- Fatz da Big Fella puts on for his city with Cudi diss. (photo courtesy of the artist)
As previously reported, way back in September, rapper Kid Cudi, of "Day'n'Nite" fame, went off on D.C.-bred rapper Wale in a Complex magazine interview, calling him, among other things, a "simple ass rapper."
Many D.C. rap fans were angered by the remarks, and some even threatened to attack Cudi at a recent show at George Mason University. But rapper Fatz da Big Fella decided that, rather than fighting Cudi, he'd just unleash some fighting words: He recently released a Kid Cudi diss track, "Am I My Brother's Keeper." The rapper says recording it was less about defending Wale, and more about making sure people didn't think they could disrespect an artist from this area without facing retaliation.
"There wasn't anything personally with me against [Cudi], but somebody had to take a stand," he says. "I wanted to show that we support each other here. Everybody knows he dissed Wale. We can say anything we want about our own, but we're not gonna let anyone from out of town talk about our own. I'm from D.C., and was raised by people in the penitentiary, and their motto was, 'I might not like you on the street, but in jail, we protect our own.'"

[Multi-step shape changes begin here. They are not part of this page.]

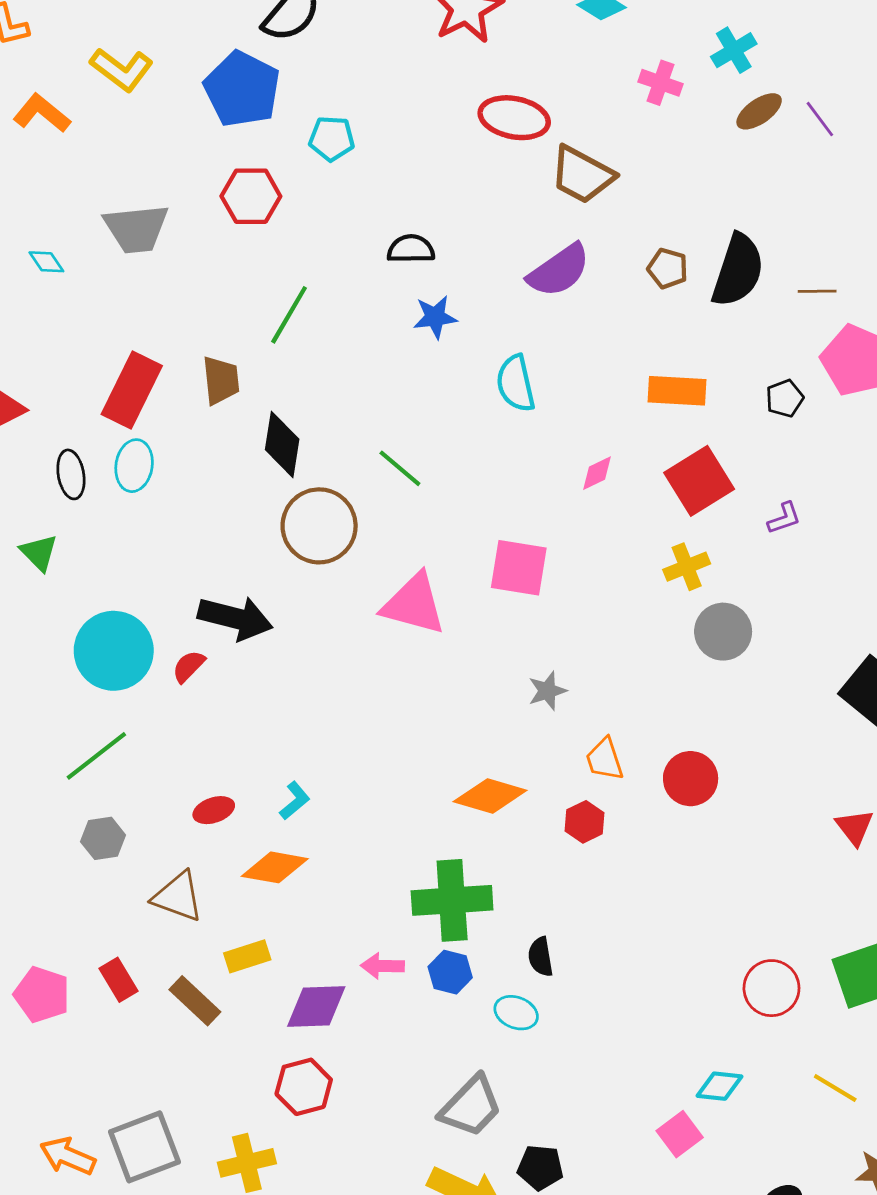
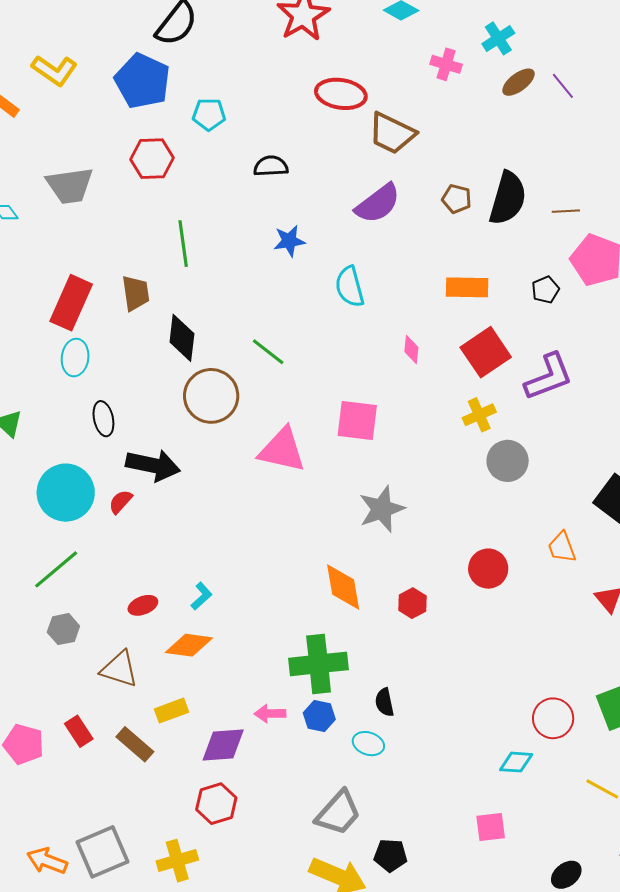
black semicircle: (411, 249) -> (271, 166), moved
green line: (289, 315) -> (183, 244), turned -36
pink diamond: (597, 473) -> (411, 349), turned -56
black ellipse: (71, 474) -> (103, 419), moved
purple L-shape: (784, 518) -> (549, 377), size x2.0
gray star: (547, 691) -> (382, 509), size x1.6
orange trapezoid: (605, 759) -> (562, 547), moved
orange diamond: (490, 796) -> (343, 587), turned 66
cyan diamond: (719, 1086) -> (516, 762), moved
pink square: (680, 1134) -> (491, 827), turned 32

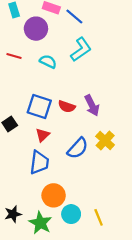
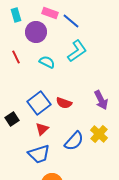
red line: (14, 56) -> (16, 57), turned 48
purple arrow: (92, 105) -> (101, 100), moved
blue square: (39, 107) -> (39, 103), turned 35
blue trapezoid: (39, 162) -> (39, 154), turned 65

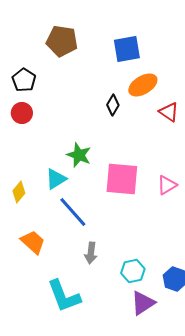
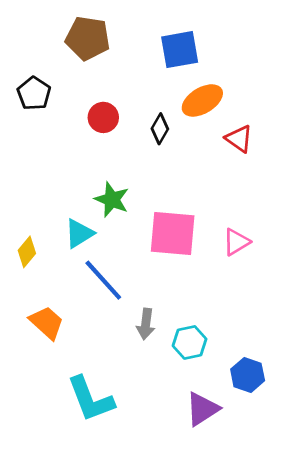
red circle: (22, 113) -> (103, 117), moved
gray arrow: (91, 253) -> (146, 324), moved
cyan hexagon: (133, 271) -> (190, 342), moved

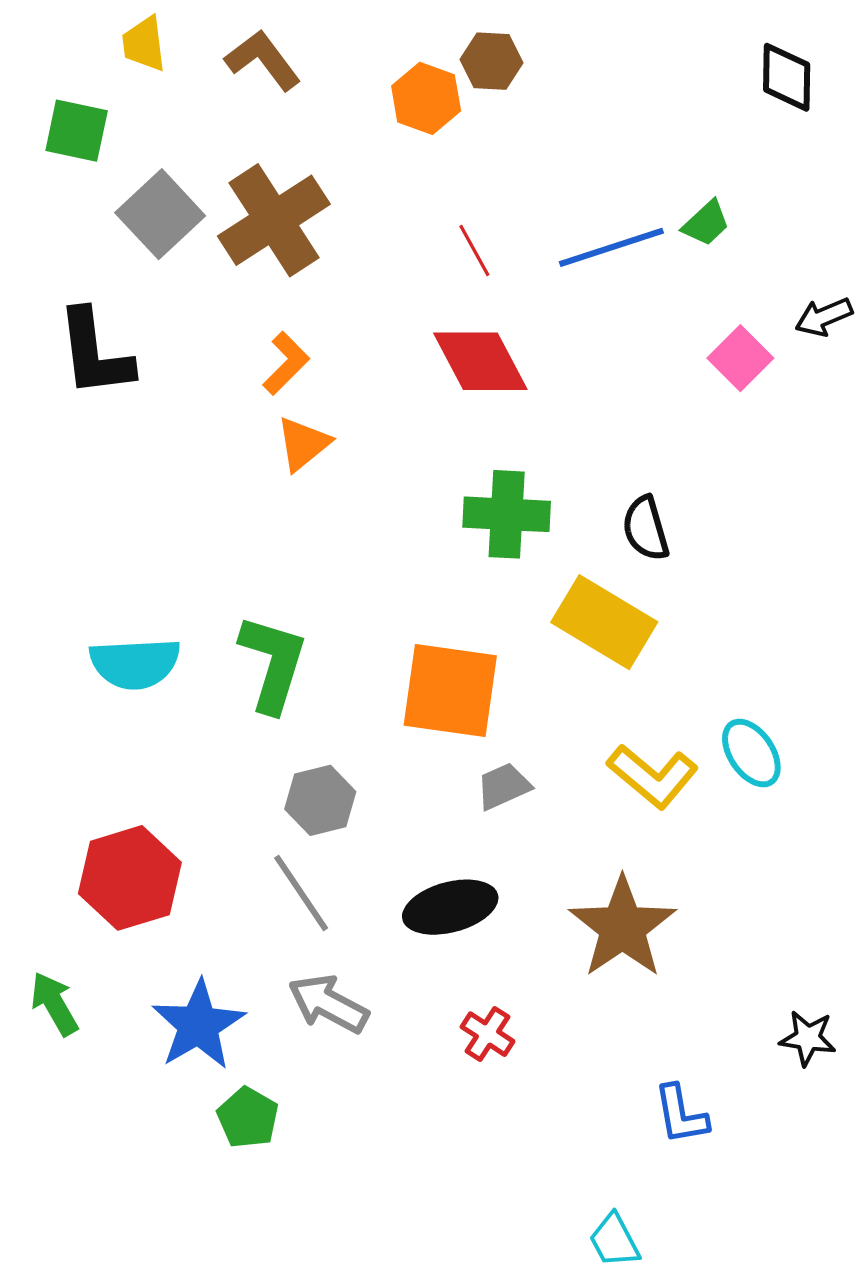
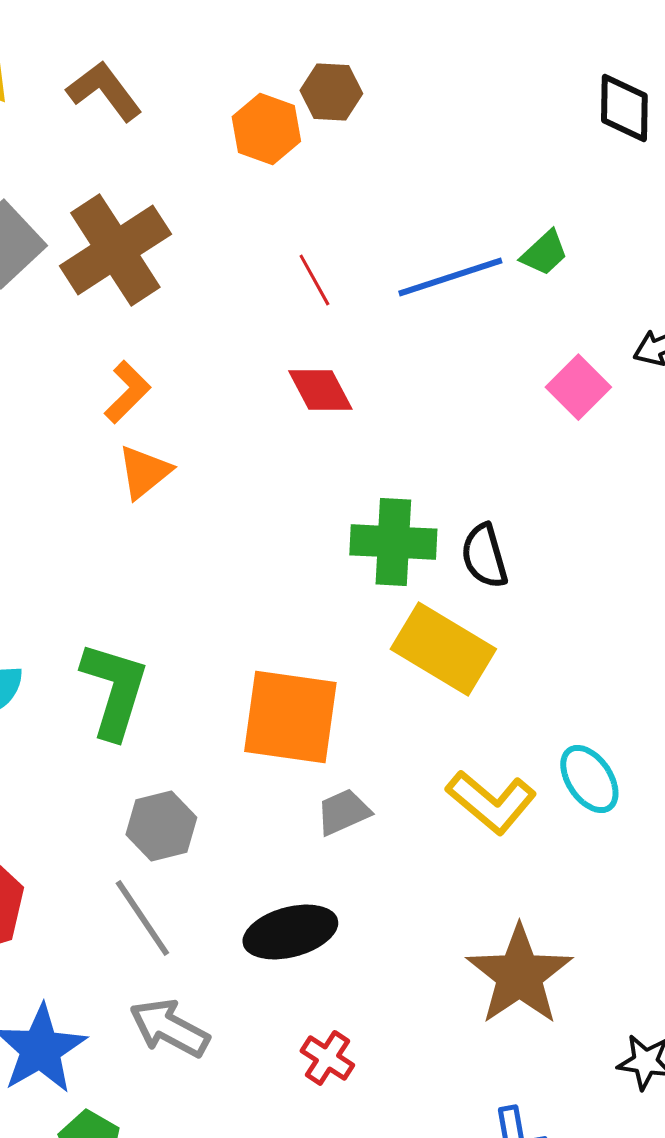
red diamond: (480, 361) -> (320, 390), size x0.7
green cross: (507, 514) -> (393, 542), moved
brown star: (622, 927) -> (519, 975), moved

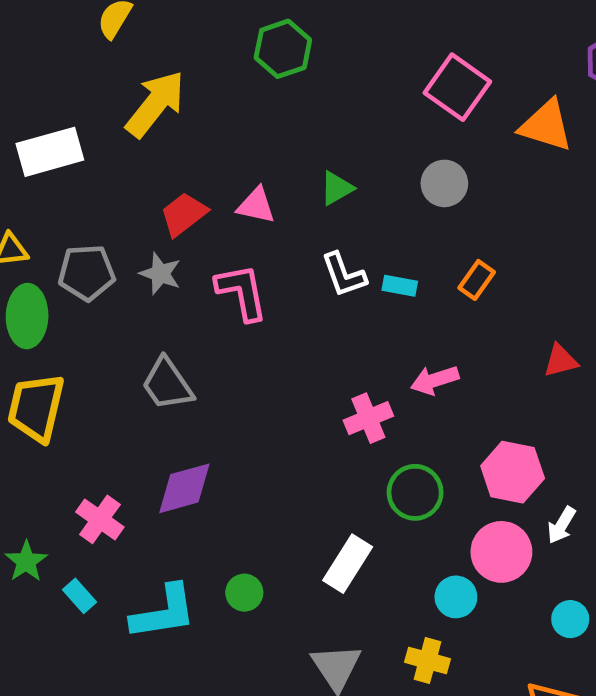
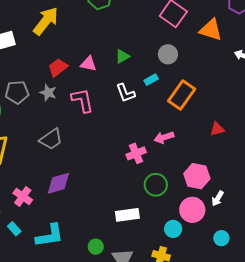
orange rectangle: (477, 280) -> (182, 95), size x1.8
cyan rectangle: (400, 286) -> (151, 80), moved, turned -40
gray trapezoid: (167, 384) -> (51, 139), turned -90
white rectangle: (348, 564) -> (127, 215), turned 50
green circle: (244, 593) -> (96, 247), moved

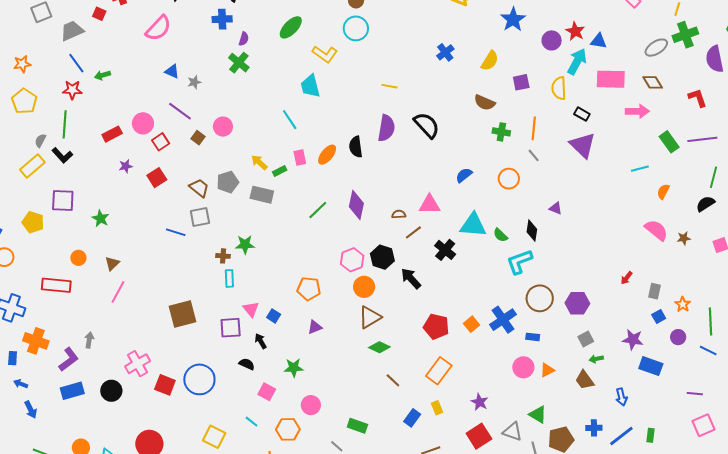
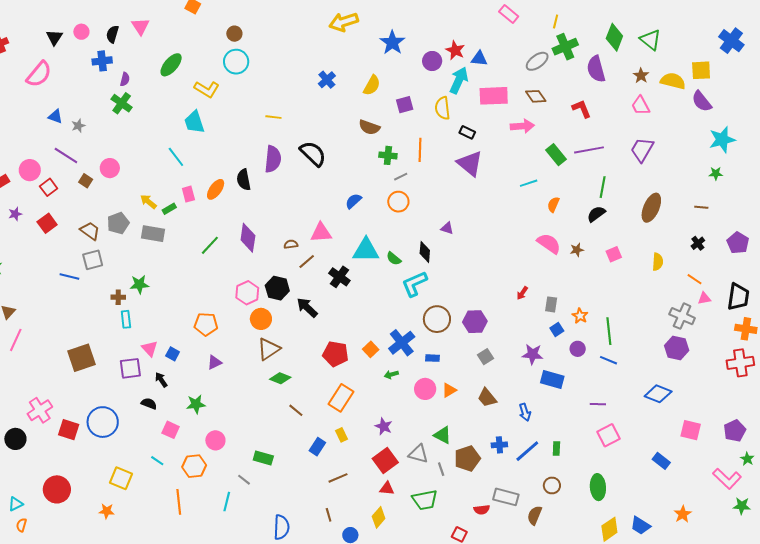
gray line: (534, 155) -> (401, 177), moved, turned -72
green arrow: (596, 359) -> (391, 375), moved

Big Fella says what really concerned him about the whole Wale/Cudi thing was that the lack of response from D.C. rappers made the city look bad. "It wasn't so much [Cudi's] diss, it was the comments," he says. "I was reading the blogs, and saw comments like, 'I knew D.C. was soft,' and things of that nature."
He believes he is the first rapper to respond to Cudi because others are likely afraid. "Some people have fear, I don’t have fear," he says. "You talk about one of ours, I'll talk about you. I stand up for my city. I don't care about consequences, I'm a man."
Big Fella thinks fear is dying down, though. This weekend, he shot a video for the track, and many area rappers showed up, he says. "A lot of different artists came to the video shoot, or hit me and said, 'That's what's up.' A lot of people wanted to do it, but there's fear.
"But I don't feel I need Cudi or Kanye, this isn't the time when you have to have a Kanye track to sell," he says, mentioning Kanye West because Cudi claimed to be speaking on behalf of West when attacking Wale in print. "I can get a Soulja Boy track and sell—this isn't 2000, 2001 where you gotta have a Kanye West or a Pharell to produce your single."
The video for "Am I My Brother's Keeper" should drop before week's end, Big Fella says, and he's preparing himself for a response from Cudi, or one of his affiliates, or maybe just someone from Cudi's hometown of Cleveland.
"I know somebody from his town or camp is gonna respond, and I’ll respond again," Da Big Fella says. "That was just sparring practice, really," he says of the first track. "I'm ready."